Muy profesional, pensó.

- Bueno… - dijo el hombre, aún titubeando -. Tengo treinta y seis años. Sí, nací hace treinta y seis años…

Calló, mirando con expectación a Lidia, buscando su aprobación en un dato tan aparentemente banal, pero tan determinante. Ella asintió con la cabeza, manteniendo su actitud fría y marcial.

- Fui al colegio en… Bueno, la verdad es que no lo recuerdo muy bien. Es falta de memoria, de verdad – se apresuró a aclarar -. No me estoy confundiendo con nadie más, no se me está mezclando nada, se lo juro, doctora.

- Le creo – dijo Lidia -. Continúe.

- En fin, sí sé que era público. No era mala estudiante. Creo recordar que no lo era.

Lidia tuvo un pequeño tic en la ceja.

- Disculpe, me he distraído. ¿Puede repetir?

- Sí, ¿qué no entendió?

- Usted fue a un colegio público, y entonces...

- Sí, dije que no fui mala estudiante. No tuve…

El silencio cayó seco por parte de los tres, como si tuviera su propio peso y de repente le hubieran afectado las leyes de la física. El hombre frente a Lidia apretó los labios, primero, y arrugó poco a poco el gesto después. Su mirada se deslizó hacia el suelo blanco de la sala, como un niño al que han descubierto haciendo una trastada. Pero su rostro también revelaba cierto esfuerzo, que Lidia identificó casi al momento. Una pugna delatora.

Víctor también lo percibió, reparó en los dedos aferrándose con fuerza a las rodillas, la piel del cuello tensa y la garganta tragando saliva. Dejó completamente de lado el sutil registro que había estado llevando a cabo y se giró lentamente hacia el entrevistado.

- Discúlpeme – dijo el hombre en voz baja, casi avergonzada.

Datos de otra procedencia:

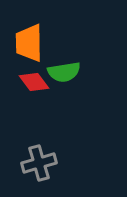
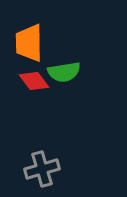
red diamond: moved 1 px up
gray cross: moved 3 px right, 6 px down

- No se preocupe – respondió Lidia -. Podemos tomarnos todo el tiempo que necesite.

- Ha sido un…

- No piense en ello.

- Me duele un poco la cabeza, creo que…

- ¿Quiere agua? ¿Un analgésico?

- No… Está bien.

La inspectora detectó unas sinceras y profundas marcas de decepción en su voz. En parte, también era la de ella. Había sido breve, pero había sido. El margen entre el lapsus y la contaminación era, desgraciadamente, muy estrecho. Pero aquel hombre, si en su fuero interno seguía considerándose tal y él mismo, no entendía de estimaciones, márgenes de error, baremos o estándares. Saltaba a la vista que se sentía aplastado por las circunstancias, que había rozado la excelencia con las puntas de los dedos pero que la realidad le había cogido por los tobillos. Sólo alzó de nuevo la mirada, y la fijó en los ojos de Lidia.

Ella tuvo otro tic, pero se forzó a no apartarse y sostenerla. Quiso creer que fue por humanidad.